There is a counter argument, that by going specific one is committing hostages to the caprice of theory. There are days where I would sympathize with this. However, as I’ve not yet gone tired of repeating, the rate of real theoretical change within GG is far slower than generally believed. For example, as I noted in the main body of the post, modern theory is often closely related to old proposals (e.g. phases/subjacency or CC/EC). This means that theory change is not quite as radical as often advertised and so the effects of going specific not nearly as baleful as often feared.  This said, I need not be so categorical. General results are not to be pooh-poohed just because they are general. However, as regards the SMT, to the degree that formal results are not based in grammatically specific concepts, to that degree they will not be useful for SMT purposes. So, if you are interested in the SMT, B&W is the right way to go.

An aside: the branch of CS that that B&W take to be of relevance to their discussion is compiler theory, a branch of CS which gets its hand dirty with the nitty gritty details.


  1. OK - so I'm a 100% novice to this discussion, so feel free to swat me down at a moment's notice. I would prefer a gentle clarification, of course.

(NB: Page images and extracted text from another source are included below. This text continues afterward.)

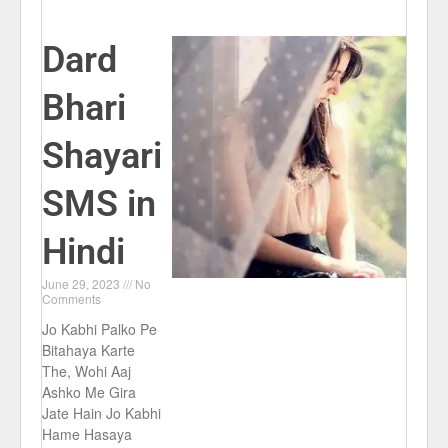
Dard
Bhari
Shayari
SMS in
Hindi
June 29, 2023
No
Comments
Jo Kabhi Palko Pe
Bitahaya Karte
The, Wohi Aaj
Ashko Me Gira
Jate Hain Jo Kabhi
Hame Hasaya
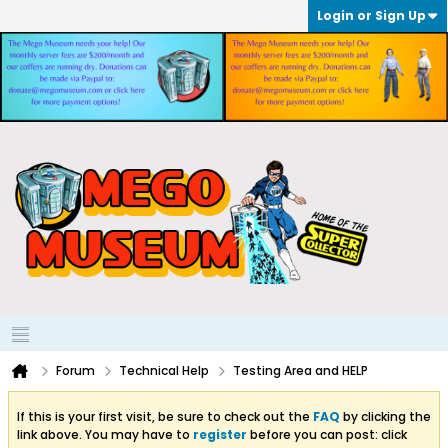
Login or Sign Up
Forum
Technical Help
Testing Area and HELP
If this is your first visit, be sure to check out the
FAQ
by clicking the
link above. You may have to
register
before you can post: click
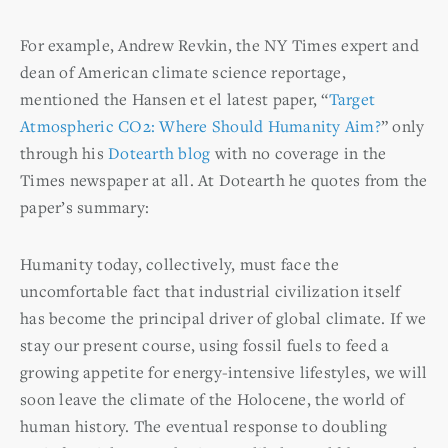
For example, Andrew Revkin, the NY Times expert and
dean of American climate science reportage,
mentioned the Hansen et el latest paper, “
Target
Atmospheric CO2: Where Should Humanity Aim?
” only
through his
Dotearth blog
with no coverage in the
Times newspaper at all. At Dotearth he quotes from the
paper’s summary:
Humanity today, collectively, must face the
uncomfortable fact that industrial civilization itself
has become the principal driver of global climate. If we
stay our present course, using fossil fuels to feed a
growing appetite for energy-intensive lifestyles, we will
soon leave the climate of the Holocene, the world of
human history. The eventual response to doubling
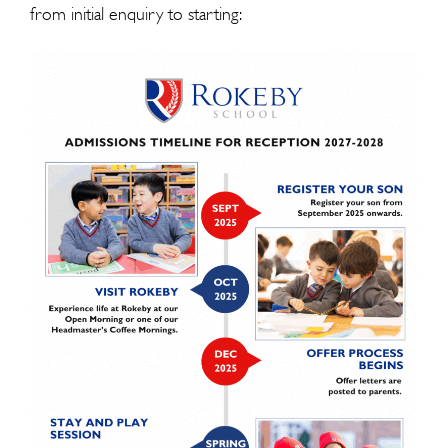
from initial enquiry to starting:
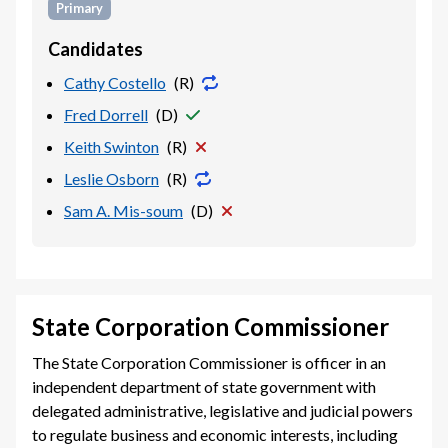
Primary
Candidates
Cathy Costello
(
R
)
Fred Dorrell
(
D
)
Keith Swinton
(
R
)
Leslie Osborn
(
R
)
Sam A. Mis-soum
(
D
)
State Corporation Commissioner
The State Corporation Commissioner is officer in an
independent department of state government with
delegated administrative, legislative and judicial powers
to regulate business and economic interests, including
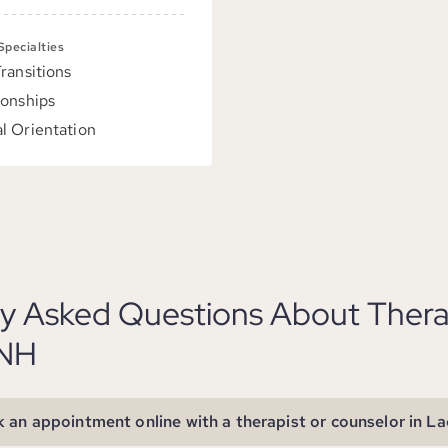
 Specialties
Transitions
ionships
l Orientation
ly Asked Questions About Thera
 NH
 an appointment online with a therapist or counselor in La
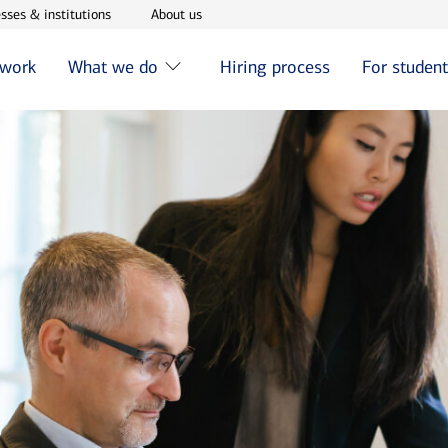
w window
Opens in new window
Opens in new window
sses & institutions
About us
 work
What we do
Hiring process
For studen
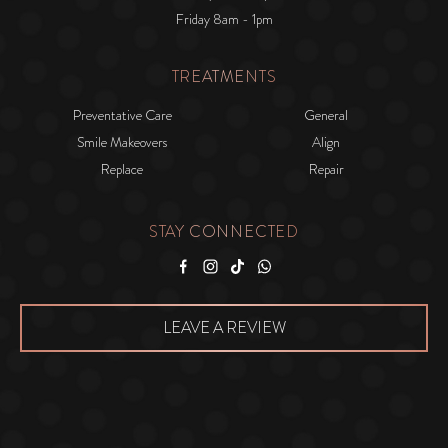
Friday 8am - 1pm
TREATMENTS
Preventative Care
General
Smile Makeovers
Align
Replace
Repair
STAY CONNECTED
Facebook
Instagram
Tiktok
WhatsApp
LEAVE A REVIEW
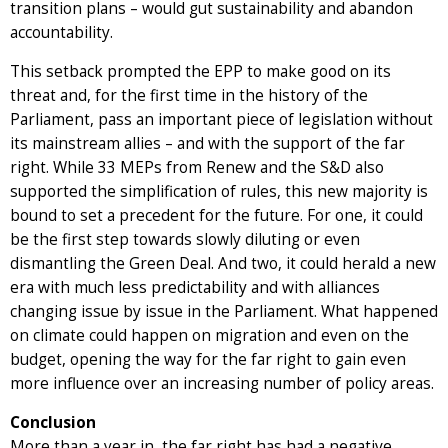
transition plans – would gut sustainability and abandon
accountability.
This setback prompted the EPP to make good on its
threat and, for the first time in the history of the
Parliament, pass an important piece of legislation without
its mainstream allies – and with the support of the far
right. While 33 MEPs from Renew and the S&D also
supported the simplification of rules, this new majority is
bound to set a precedent for the future. For one, it could
be the first step towards slowly diluting or even
dismantling the Green Deal. And two, it could herald a new
era with much less predictability and with alliances
changing issue by issue in the Parliament. What happened
on climate could happen on migration and even on the
budget, opening the way for the far right to gain even
more influence over an increasing number of policy areas.
Conclusion
More than a year in, the far right has had a negative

    It seems to me that Chomsky continually discusses how language seems computationally optimized for the conceptual-intentional system, prioritized over the externalization system (copies are deleted, etc.). As such, are we really to expect the SMT to hold when assessing computational efficiency in parsing?

  2. To amplify my point, here are some quotes from the Minimalist Program, Ch. 2 "Some notes on Economy of Derivation and Representation":

    "In these respects, language design appears to be problematic from a parsing-theoretic perspective, though elegant regarded in isolation from considerations of use."

    "Note that one cannot easily motivate the conditions on economy of representation in terms of processing considerations, since they hold at LF, and only derivatively at S-Structure."

    In other words, perhaps parsing is good because of UG, but it would be even better if UG were different (e.g., if it didn't delete copies, etc.), and it's these computationally efficient properties of UG that tend to make life difficult for communication: parsing and production.

    1. Your comments are right on target, so I will refrain from even trying to swat. So let me explain what I am doing. I have never truly understood what Chomsky had in mind. I don't understand how efficiency and complexity concerns can be addressed independently of resource issues: time, space whatever. It is also true that Chomsky has been know to say things like SMT addresses what the grammar must be like in order to be usable at all. So, I let my imagination fly and decided that there was an interesting interpretation of the SMT that I could make sense of and that fit with some of Chomsky's remarks. Moreover, the program I tried to outline also seemed to have interesting empirical potential and I tried to limn some relevant avenues for pursuing it.

      Now what does that leave us with? Well, the following: some features of the computational system look like they can be understood in fairly traditional ways if one thinks something along the lines of vicarious computational efficiency, or so I tried to suggest. Other features, such as economy of representation, less so (though the latter has not been that central in the actual minimalist program.

      There are also some remarks that Chomsky has made that I don't understand at all. For example, it is not clear that language design is problematic for use. After all, we do parse very quickly. That we garden path every now and then seems to say nothing about how well designed the system is. Even optimally designed systems may not do everything well. It is also not clear that parsing is the only use we have. After all, there is also production and acquisition, two other important uses that the system of knowledge is put to. An optimally designed FL would worry about these as well. Note that making things harder for the comprehender may may things easier for the producer, so…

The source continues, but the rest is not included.